Friday’s Jobs Report Could Shape the Fed’s Next Move. Here’s What to Watch
One number Friday morning will tell businesses, workers, and the Federal Reserve how much strength is left in the American job market. The Bureau of Labor Statistics releases its May employment report at 8:30 a.m. Eastern, the government’s most complete count of how many jobs the economy added last month. It lands at a moment when households are paying more for fuel, prices are still climbing faster than the Fed wants, and the war with Iran keeps energy markets on edge.
Here is what economists expect. The consensus calls for the economy to have added roughly 105,000 jobs in May, with most forecasts landing somewhere between 105,000 and 125,000. That would be a step down from April, when employers added 115,000 jobs. It would also fit the pattern of the past year: a job market that keeps growing, but slowly, with just enough hiring to hold steady.
The unemployment rate is expected to stay around 4.3%, where it sat in April. That is still low by historical standards. What it hides is a quieter shift underneath — companies are neither hiring fast nor laying people off in large numbers. Economists have started calling it a “low-hire, low-fire” market, where workers who have jobs tend to keep them, but people looking for new ones find slim pickings.
The early signals this week pointed in a steady direction. On Wednesday, payroll company ADP said private businesses added 122,000 jobs in May, the strongest month since January 2025 and better than the roughly 110,000 that forecasters expected. Nela Richardson, ADP’s chief economist, said the hiring was unusually broad, spread across eight of the ten sectors the firm tracks and across companies of every size. Education and health services led with 57,000 new jobs.
The same day, the Institute for Supply Management reported that its Services PMI rose to 54.5% in May, up from 53.6% in April — the 23rd month in a row that the services side of the economy, which covers most American jobs, kept expanding. On Tuesday, a separate government report showed more open positions than expected and few layoffs. Taken together, the week’s data suggested employers still want workers heading into summer.
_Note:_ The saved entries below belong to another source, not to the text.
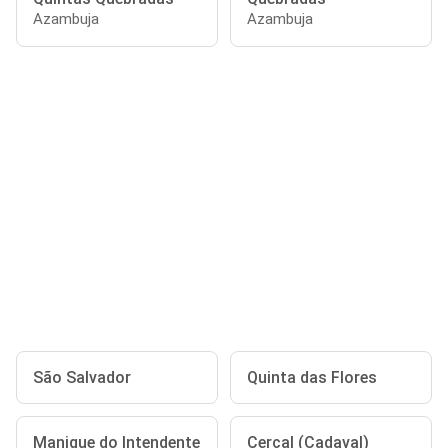
Azambuja
Azambuja
São Salvador
Quinta das Flores
Manique do Intendente
Cercal (Cadaval)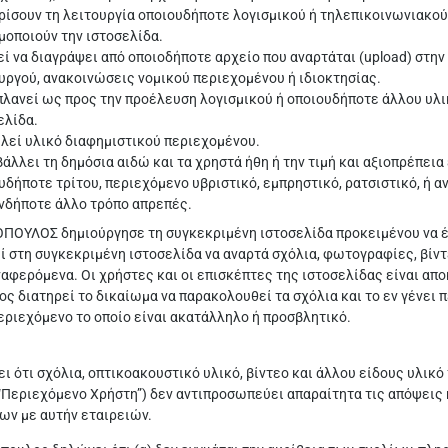
ρίσουν τη λειτουργία οποιουδήποτε λογισμικού ή τηλεπικοινωνιακού
μοποιούν την ιστοσελίδα.
ί να διαγράψει από οποιοδήποτε αρχείο που αναρτάται (upload) στην
υργού, ανακοινώσεις νομικού περιεχομένου ή ιδιοκτησίας.
λανεί ως προς την προέλευση λογισμικού ή οποιουδήποτε άλλου υλικ
ελίδα.
λεί υλικό διαφημιστικού περιεχομένου.
άλλει τη δημόσια αιδώ και τα χρηστά ήθη ή την τιμή και αξιοπρέπεια
υδήποτε τρίτου, περιεχόμενο υβριστικό, εμπρηστικό, ρατσιστικό, ή α
νδήποτε άλλο τρόπο απρεπές.
ΠΟΥΛΟΣ δημιούργησε τη συγκεκριμένη ιστοσελίδα προκειμένου να έχ
ί στη συγκεκριμένη ιστοσελίδα να αναρτά σχόλια, φωτογραφίες, βίντε
φερόμενα. Οι χρήστες και οι επισκέπτες της ιστοσελίδας είναι απο
ς διατηρεί το δικαίωμα να παρακολουθεί τα σχόλια και το εν γένει π
εριεχόμενο το οποίο είναι ακατάλληλο ή προσβλητικό.
ι ότι σχόλια, οπτικοακουστικό υλικό, βίντεο και άλλου είδους υλικό 
“Περιεχόμενο Χρήστη”) δεν αντιπροσωπεύει απαραίτητα τις απόψεις 
ν με αυτήν εταιρειών.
But the report that moves markets is the one from the government, and the part Wall Street cares about most may not be the headline jobs number at all. It is wages.
Economists expect average hourly pay to rise about 0.3% from April, and to be up close to the 3.6% annual pace seen the month before. That figure matters because it cuts two ways. If wages climb faster than expected, it raises the worry that inflation will stay sticky — and makes the Federal Reserve less likely to cut interest rates this year. If wages cool, it strengthens the case that price pressures are finally easing, and that rate relief could come.
So the market reaction may look upside down. A jobs report that comes in strong could actually push borrowing costs higher, as traders rethink when the Fed will ease. A weak report could lift hopes for rate cuts, even as it raises questions about whether the economy is starting to slow. The number itself is only half the story; how it changes the Fed’s math is the other half.
Why does any of this reach the average household? Because jobs are what keep the rest of the economy running. As long as people are working and paychecks are growing, they keep spending — on rent, groceries, cars, and everything else. Consumer spending is the single largest engine of the U.S. economy, and it holds up only as long as the job market does. That is why a single monthly report can ripple out to store shelves, car lots, and mortgage rates.
The test now is whether that engine is simply slowing down or starting to stall. The strain is real. Gas prices have stayed high because of the war with Iran and reduced shipping through the Strait of Hormuz, which raises costs for trucking, manufacturing, and anything that has to be delivered. (Crude itself has actually eased lately — Brent traded near $97 a barrel Thursday, down about 12% over the past month — but pump prices have been slow to follow.) Higher costs squeeze the same businesses that do the hiring.
Federal Reserve officials have said repeatedly that they will let the jobs and inflation numbers guide their next move on interest rates. That makes Friday’s report one of the most important economic releases of the summer. For business owners weighing whether to add staff, and for anyone watching mortgage or loan rates, the question is simple: is the labor market just cooling off, or is it beginning to crack?
By 8:31 a.m. Friday, the first piece of the answer will be on the table.